Una mujer negra trans enfrenta violencias que no son la simple suma de racismo más transfobia. Es una experiencia particular que ninguna de las dos categorías por separado puede explicar. Cuando el feminismo blanco construye analogías falsas entre transexualidad y blackface, borra esta intersección. Borra a las mujeres negras trans que han estado en primera línea de las luchas por la liberación.
Desde el afrofeminismo, reivindicamos una mirada que no instrumentaliza la experiencia negra para otros fines políticos. Nuestra historia de lucha contra el racismo no está disponible para ser utilizada como arma contra otras comunidades oprimidas. No permitimos que se hable en nuestro nombre para excluir, para violentar, para negar la humanidad de nadie.
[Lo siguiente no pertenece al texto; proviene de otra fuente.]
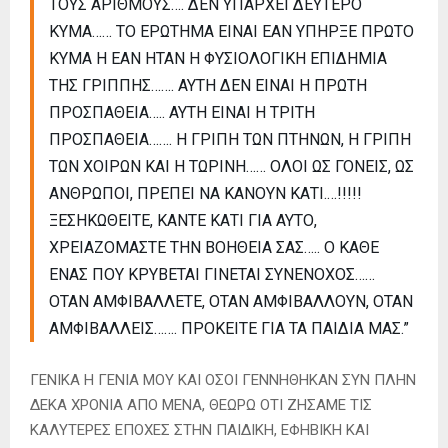
ΤΟΥΣ ΑΡΙΘΜΟΥΣ…. ΔΕΝ ΥΠΑΡΧΕΙ ΔΕΥΤΕΡΟ
ΚΥΜΑ…… ΤΟ ΕΡΩΤΗΜΑ ΕΙΝΑΙ ΕΑΝ ΥΠΗΡΞΕ ΠΡΩΤΟ
ΚΥΜΑ Η ΕΑΝ ΗΤΑΝ Η ΦΥΣΙΟΛΟΓΙΚΗ ΕΠΙΔΗΜΙΑ
ΤΗΣ ΓΡΙΠΠΗΣ……. ΑΥΤΗ ΔΕΝ ΕΙΝΑΙ Η ΠΡΩΤΗ
ΠΡΟΣΠΑΘΕΙΑ….. ΑΥΤΗ ΕΙΝΑΙ Η ΤΡΙΤΗ
ΠΡΟΣΠΑΘΕΙΑ……. Η ΓΡΙΠΗ ΤΩΝ ΠΤΗΝΩΝ, Η ΓΡΙΠΗ
ΤΩΝ ΧΟΙΡΩΝ ΚΑΙ Η ΤΩΡΙΝΗ…… ΟΛΟΙ ΩΣ ΓΟΝΕΙΣ, ΩΣ
ΑΝΘΡΩΠΟΙ, ΠΡΕΠΕΙ ΝΑ ΚΑΝΟΥΝ ΚΑΤΙ.…!!!!!
ΞΕΣΗΚΩΘΕΙΤΕ, ΚΑΝΤΕ ΚΑΤΙ ΓΙΑ ΑΥΤΟ,
ΧΡΕΙΑΖΟΜΑΣΤΕ ΤΗΝ ΒΟΗΘΕΙΑ ΣΑΣ….. Ο ΚΑΘΕ
ΕΝΑΣ ΠΟΥ ΚΡΥΒΕΤΑΙ ΓΙΝΕΤΑΙ ΣΥΝΕΝΟΧΟΣ……
ΟΤΑΝ ΑΜΦΙΒΑΛΛΕΤΕ, ΟΤΑΝ ΑΜΦΙΒΑΛΛΟΥΝ, ΟΤΑΝ
ΑΜΦΙΒΑΛΛΕΙΣ……. ΠΡΟΚΕΙΤΕ ΓΙΑ ΤΑ ΠΑΙΔΙΑ ΜΑΣ.”
ΓΕΝΙΚΑ Η ΓΕΝΙΑ ΜΟΥ ΚΑΙ ΟΣΟΙ ΓΕΝΝΗΘΗΚΑΝ ΣΥΝ ΠΛΗΝ
ΔΕΚΑ ΧΡΟΝΙΑ ΑΠΟ ΜΕΝΑ, ΘΕΩΡΩ ΟΤΙ ΖΗΣΑΜΕ ΤΙΣ
ΚΑΛΥΤΕΡΕΣ ΕΠΟΧΕΣ ΣΤΗΝ ΠΑΙΔΙΚΗ, ΕΦΗΒΙΚΗ ΚΑΙ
El afrofeminismo decolonial nos enseña a luchar contra todas las formas de opresión simultáneamente. Racismo, transfobia, clasismo, cisnorma, patriarcado, capacitismo. No hay liberación parcial. No hay justicia que se construya sobre la opresión de otros. La emancipación es colectiva o no es.
Reconocemos las voces de mujeres negras trans como fundamentales en nuestras luchas. Marsha P. Johnson, mujer negra trans, fue una figura clave en los disturbios de Stonewall en 1969 que marcaron el inicio del movimiento moderno de liberación LGBTQ+. Junto con Sylvia Rivera cofundó Street Transvestite Action Revolutionaries para apoyar a jóvenes trans en situación de calle. En la década de 1980 continuó su activismo durante la crisis del VIH, denunciando el estigma que recaía sobre las comunidades más vulnerables. Sabemos que el sistema penal es especialmente brutal con las personas trans, particularmente con las mujeres trans negras, y que cualquier lucha abolicionista debe incluir una perspectiva de género si queremos una justicia que no deje atrás a las mujeres ni a las personas LGBTQ+. No hay jerarquías de opresión, todas las formas de violencia están entrelazadas.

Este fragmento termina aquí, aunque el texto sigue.